Ashton windmill is a tower mill in Chapel Allerton, Somerset, England. The mill has been designated by English Heritage as a grade II* listed building.

The mill is a typical Somerset tower mill, built of coursed colour-washed rubble, with a revolving cap, tailfan and four sails. The tower is 7.5 m high, with walls 60 cm thick and sails 13 m across. The last millstones were 1.2 m in diameter. The mill could grind 400 kg of corn in an hour and was also used for grinding beans for cattle feed.

It is the only windmill in Somerset with a complete set of working machinery.

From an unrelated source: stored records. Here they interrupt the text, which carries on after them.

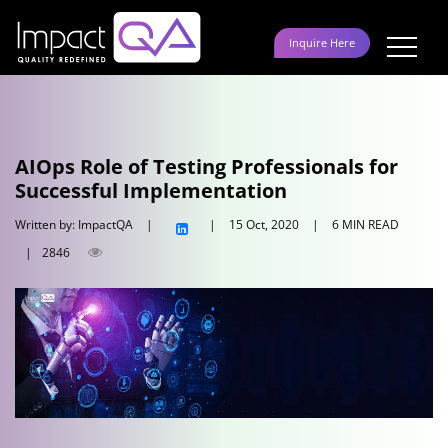
Skip
to
Inquire Here
content
AIOps Role of Testing Professionals for
Successful Implementation
Written by: ImpactQA
|
|
15 Oct, 2020
|
6 MIN READ
|
2846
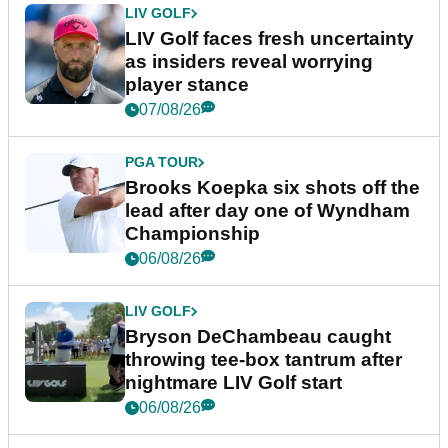
LIV GOLF
LIV Golf faces fresh uncertainty
as insiders reveal worrying
player stance
07/08/26
PGA TOUR
Brooks Koepka six shots off the
lead after day one of Wyndham
Championship
06/08/26
LIV GOLF
Bryson DeChambeau caught
throwing tee-box tantrum after
nightmare LIV Golf start
06/08/26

The mill is opened two afternoons a week in summer by a group of local volunteers and is free to visit, although donations are welcome.

== History ==
The history of the mill is well documented, with the earliest known record of a mill on the site in 1317. This would probably have been a postmill. The millers from 1737 to 1927 are recorded, and one of the last workers, Tom Petheram, has recorded reminiscences of life at the mill.

The present structure was built in the 1760s by the Paine family, apparently reusing timbers from the previous structure.

For a short period around the 1890s it was powered by steam.  In 1900 the mill was extensively renovated by its then owner, John Stevens.  The machinery was replaced with that from Moorlinch Mill, the original thatch was reframed and clad with corrugated iron, two of the broad sails were replaced with spring sails and iron hoops around the building were added.

Ashton Windmill ceased to operate in 1927 because of lower corn prices and competition from large steam-powered mills.  During World War Two the mill was used as a Home Guard post. The mill was renovated in 1958, when the stonework was restored and a new boat-shaped roof, new doors and new sails were fitted.  The structure and interior were extensively restored in 1979, and new steel stocks were fitted in 2009.

The mill passed to Bristol City Museum in 1966 and Sedgemoor District Council, acquired the mill in 1981; it is now owned by Somerset Council.